## What the task asks
Set out each line from the following listing that includes the word "Virginia".

+++ Material supplied

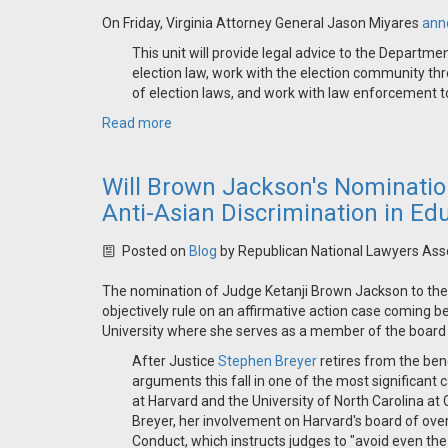
On Friday, Virginia Attorney General Jason Miyares
ann
This unit will provide legal advice to the Departmen
election law, work with the election community thr
of election laws, and work with law enforcement to 
Read more
Will Brown Jackson's Nomination
Anti-Asian Discrimination in Ed
Posted on
Blog
by
Republican National Lawyers Ass
The nomination of Judge Ketanji Brown Jackson to t
objectively rule on an affirmative action case coming 
University where she serves as a member of the board 
After Justice
Stephen Breyer
retires from the ben
arguments this fall in one of the most significant
at Harvard and the University of North Carolina at
Breyer, her involvement on Harvard's board of ove
Conduct, which instructs judges to "avoid even the 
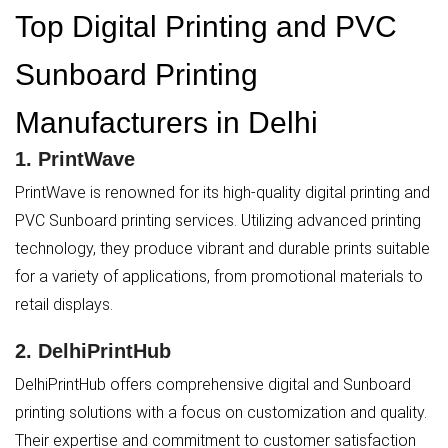
Top Digital Printing and PVC
Sunboard Printing
Manufacturers in Delhi
1.
PrintWave
PrintWave is renowned for its high-quality digital printing and
PVC Sunboard printing services. Utilizing advanced printing
technology, they produce vibrant and durable prints suitable
for a variety of applications, from promotional materials to
retail displays.
2.
DelhiPrintHub
DelhiPrintHub offers comprehensive digital and Sunboard
printing solutions with a focus on customization and quality.
Their expertise and commitment to customer satisfaction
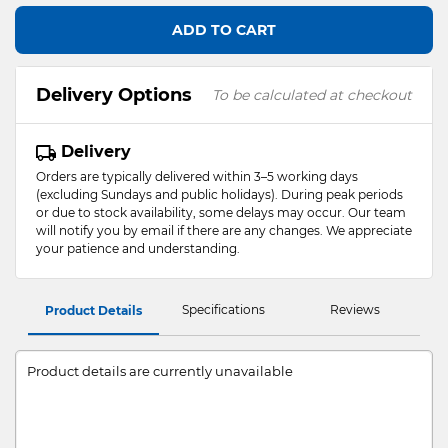
ADD TO CART
Delivery Options
To be calculated at checkout
Delivery
Orders are typically delivered within 3–5 working days
(excluding Sundays and public holidays). During peak periods
or due to stock availability, some delays may occur. Our team
will notify you by email if there are any changes. We appreciate
your patience and understanding.
Specifications
Reviews
Product Details
Product details are currently unavailable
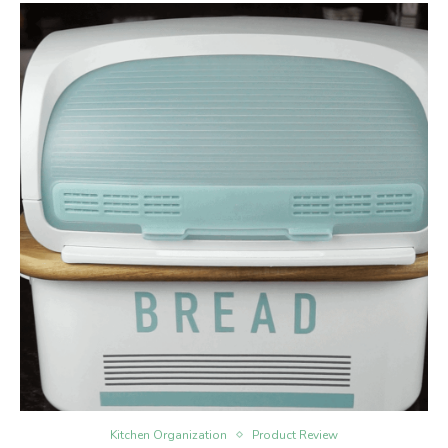
Kitchen Organization
Product Review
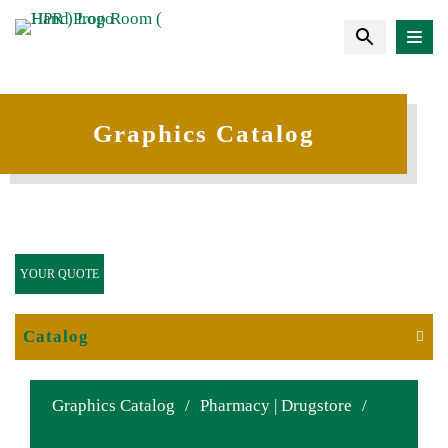
Graphics Catalog
YOUR QUOTE
Catalog
Graphics Catalog
/
Pharmacy | Drugstore
/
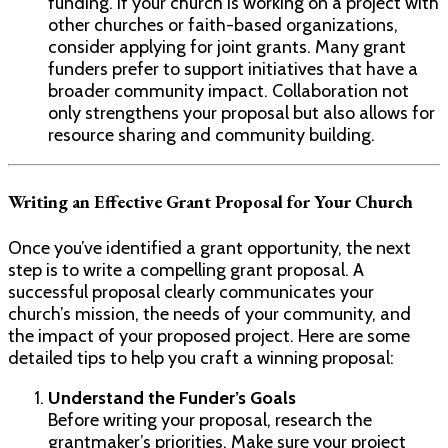
funding. If your church is working on a project with
other churches or faith-based organizations,
consider applying for joint grants. Many grant
funders prefer to support initiatives that have a
broader community impact. Collaboration not
only strengthens your proposal but also allows for
resource sharing and community building.
Writing an Effective Grant Proposal for Your Church
Once you’ve identified a grant opportunity, the next
step is to write a compelling grant proposal. A
successful proposal clearly communicates your
church’s mission, the needs of your community, and
the impact of your proposed project. Here are some
detailed tips to help you craft a winning proposal:
Understand the Funder’s Goals
Before writing your proposal, research the
grantmaker’s priorities. Make sure your project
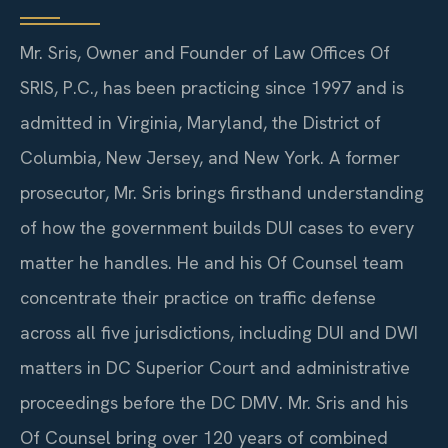
Mr. Sris, Owner and Founder of Law Offices Of
SRIS, P.C., has been practicing since 1997 and is
admitted in Virginia, Maryland, the District of
Columbia, New Jersey, and New York. A former
prosecutor, Mr. Sris brings firsthand understanding
of how the government builds DUI cases to every
matter he handles. He and his Of Counsel team
concentrate their practice on traffic defense
across all five jurisdictions, including DUI and DWI
matters in DC Superior Court and administrative
proceedings before the DC DMV. Mr. Sris and his
Of Counsel bring over 120 years of combined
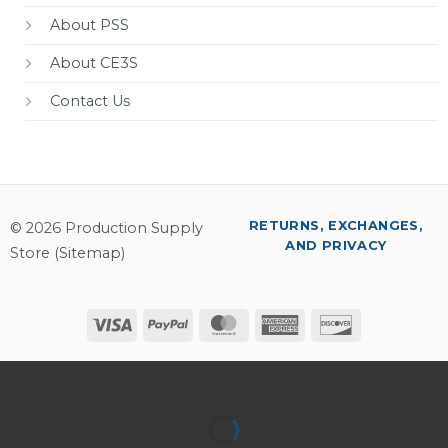
About PSS
About CE3S
Contact Us
RETURNS, EXCHANGES,
© 2026 Production Supply
AND PRIVACY
Store (
Sitemap
)
Visa
PayPal
MasterCard
American
Discover
Express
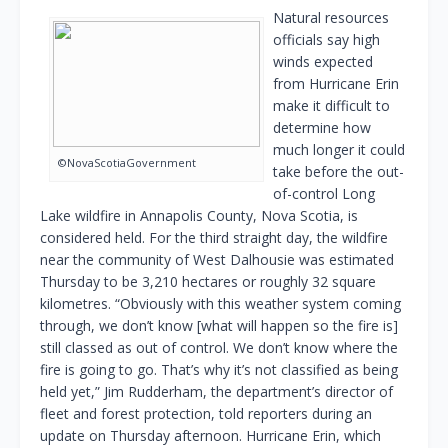
Natural resources
officials say high
winds expected
from Hurricane Erin
make it difficult to
determine how
much longer it could
©NovaScotiaGovernment
take before the out-
of-control Long
Lake wildfire in Annapolis County, Nova Scotia, is
considered held. For the third straight day, the wildfire
near the community of West Dalhousie was estimated
Thursday to be 3,210 hectares or roughly 32 square
kilometres. “Obviously with this weather system coming
through, we don’t know [what will happen so the fire is]
still classed as out of control. We don’t know where the
fire is going to go. That’s why it’s not classified as being
held yet,” Jim Rudderham, the department’s director of
fleet and forest protection, told reporters during an
update on Thursday afternoon. Hurricane Erin, which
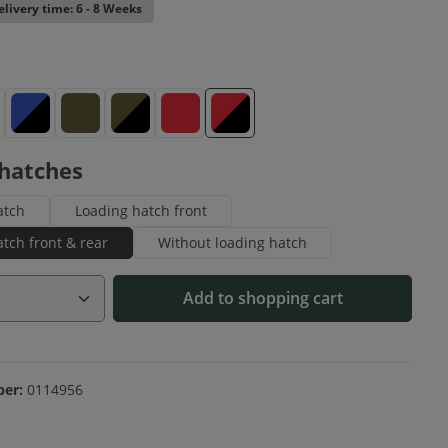
elivery time: 6 - 8 Weeks
ue
Blue-Black
Olive
Olive-Black
Red
Red-Black
 hatches
atch
Loading hatch front
tch front & rear
Without loading hatch
Quantity: Enter the desired amount or us
Add to shopping cart
ber:
0114956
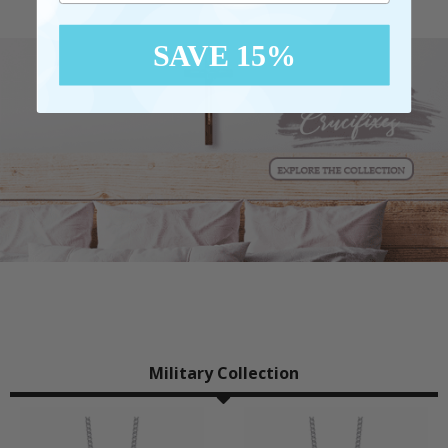
SAVE 15%
Military Collection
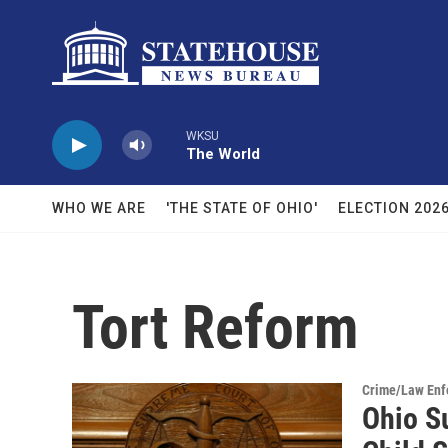
Skip to main content
WKSU
The World
WHO WE ARE
'THE STATE OF OHIO'
ELECTION 202
Tort Reform
Crime/Law Enf
Ohio S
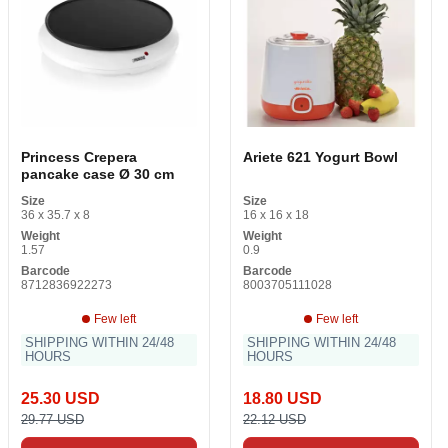
Princess Crepera
Ariete 621 Yogurt Bowl
pancake case Ø 30 cm
Size
Size
36 x 35.7 x 8
16 x 16 x 18
Weight
Weight
1.57
0.9
Barcode
Barcode
8712836922273
8003705111028
Few left
Few left
SHIPPING WITHIN 24/48
SHIPPING WITHIN 24/48
HOURS
HOURS
25.30 USD
18.80 USD
29.77 USD
22.12 USD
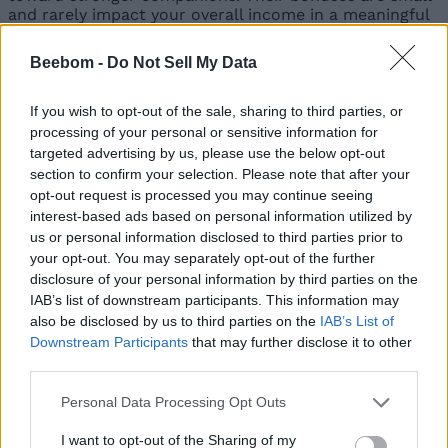
and rarely impact your overall income in a meaningful
way. Replace them whenever you find a higher-tier
alternative.
Beebom -
Do Not Sell My Data
Ranking
Pet (Rarity)
Benefits
If you wish to opt-out of the sale, sharing to third parties, or
Reasons
processing of your personal or sensitive information for
Pros:
targeted advertising by us, please use the below opt-out
Earnings
Permanent
section to confirm your selection. Please note that after your
Boost:
1.46x
yield boost,
opt-out request is processed you may continue seeing
multiplier
easy to get
interest-based ads based on personal information utilized by
Elephant
Boosts crop
Cons:
Weak
us or personal information disclosed to third parties prior to
(Uncommon)
yield by 1.2x
overall impact
your opt-out. You may separately opt-out of the further
disclosure of your personal information by third parties on the
Earnings
Pros:
Useful
IAB’s list of downstream participants. This information may
Boost:
1.36x
with sprinkler
also be disclosed by us to third parties on the
IAB’s List of
multiplier
setups
Boosts
Cons:
Downstream Participants
that may further disclose it to other
Llama
sprinkler power
Situational
third parties.
(Uncommon)
by 1.2x
effect
Personal Data Processing Opt Outs
Earnings
Pros:
Free
Boost:
1.16x
I want to opt-out of the Sharing of my
fertilizer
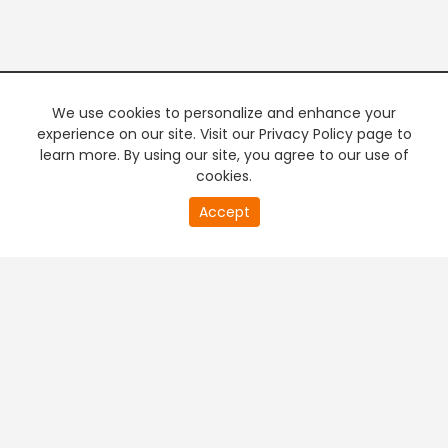
We use cookies to personalize and enhance your
experience on our site. Visit our Privacy Policy page to
learn more. By using our site, you agree to our use of
cookies.
20
Accept
second
PREMIUM TV
FREE STREAMING
of
0
second
+
Company & Policy Info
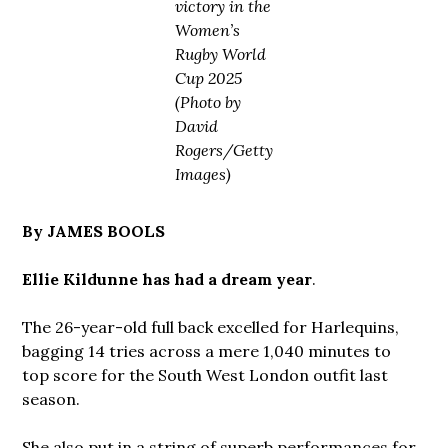
victory in the
Women’s
Rugby World
Cup 2025
(Photo by
David
Rogers/Getty
Images)
By JAMES BOOLS
Ellie Kildunne has had a dream year
.
The 26-year-old full back excelled for Harlequins,
bagging 14 tries across a mere 1,040 minutes to
top score for the South West London outfit last
season.
She also put in a string of superb performances for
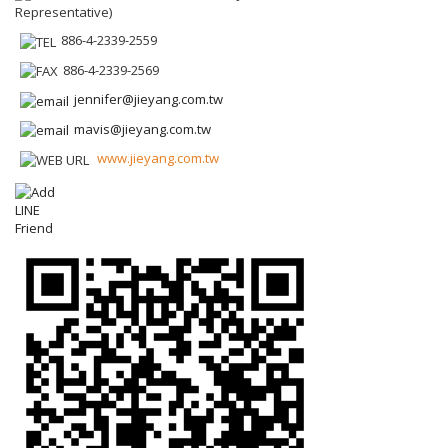
Representative)
886-4-2339-2559
886-4-2339-2569
jennifer@jieyang.com.tw
mavis@jieyang.com.tw
www.jieyang.com.tw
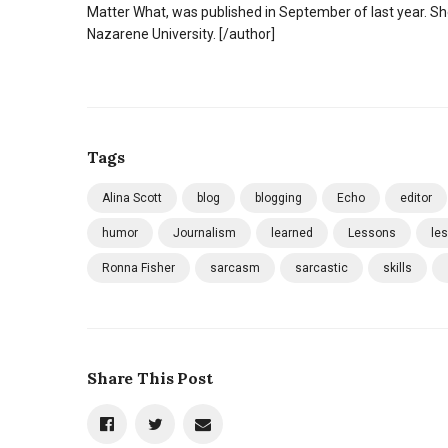
Matter What, was published in September of last year. Sh
Nazarene University. [/author]
Tags
Alina Scott
blog
blogging
Echo
editor
humor
Journalism
learned
Lessons
le
Ronna Fisher
sarcasm
sarcastic
skills
Share This Post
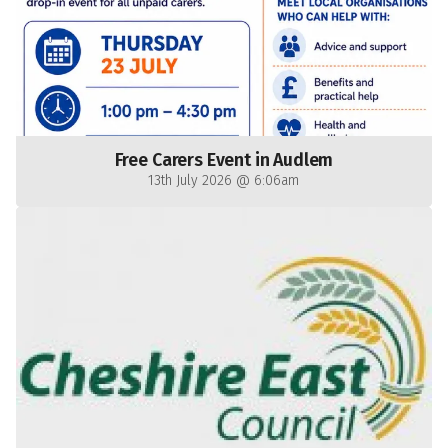
Free Carers Event in Audlem
13th July 2026 @ 6:06am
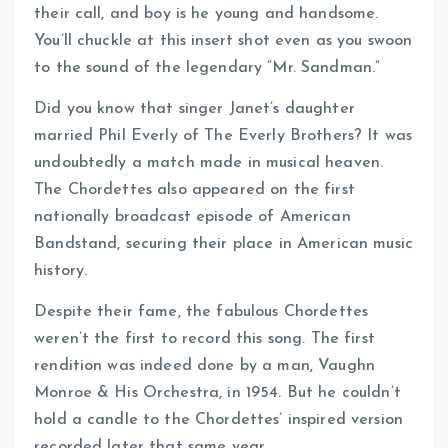
their call, and boy is he young and handsome.
You’ll chuckle at this insert shot even as you swoon
to the sound of the legendary “Mr. Sandman.”
Did you know that singer Janet’s daughter
married Phil Everly of The Everly Brothers? It was
undoubtedly a match made in musical heaven.
The Chordettes also appeared on the first
nationally broadcast episode of American
Bandstand, securing their place in American music
history.
Despite their fame, the fabulous Chordettes
weren’t the first to record this song. The first
rendition was indeed done by a man, Vaughn
Monroe & His Orchestra, in 1954. But he couldn’t
hold a candle to the Chordettes’ inspired version
recorded later that same year.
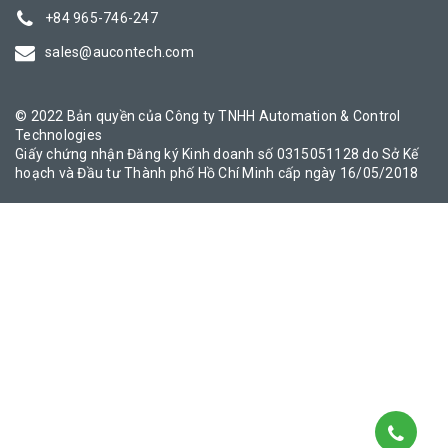
+84 965-746-247
sales@aucontech.com
© 2022 Bản quyền của Công ty TNHH Automation & Control
Technologies
Giấy chứng nhận Đăng ký Kinh doanh số 0315051128 do Sở Kế
hoạch và Đầu tư Thành phố Hồ Chí Minh cấp ngày 16/05/2018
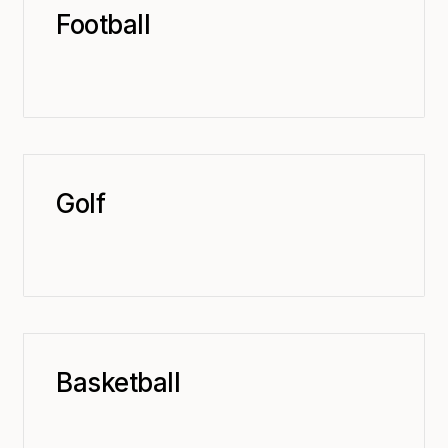
Football
Golf
Basketball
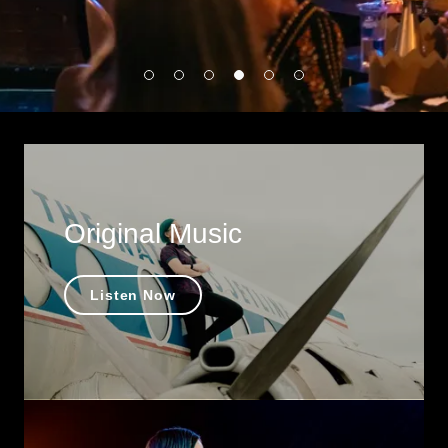
Original Music
Listen Now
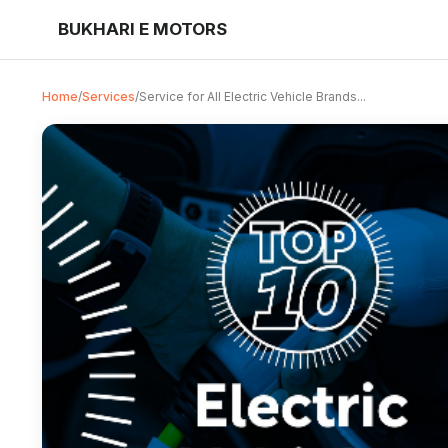
BUKHARI E MOTORS
Home
/
Services
/
Service for All Electric Vehicle Brands...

++++++

## Response for this exercise
On Friday, Virginia Attorney General Jason Miyares
admitted in Virginia, Maryland, the District of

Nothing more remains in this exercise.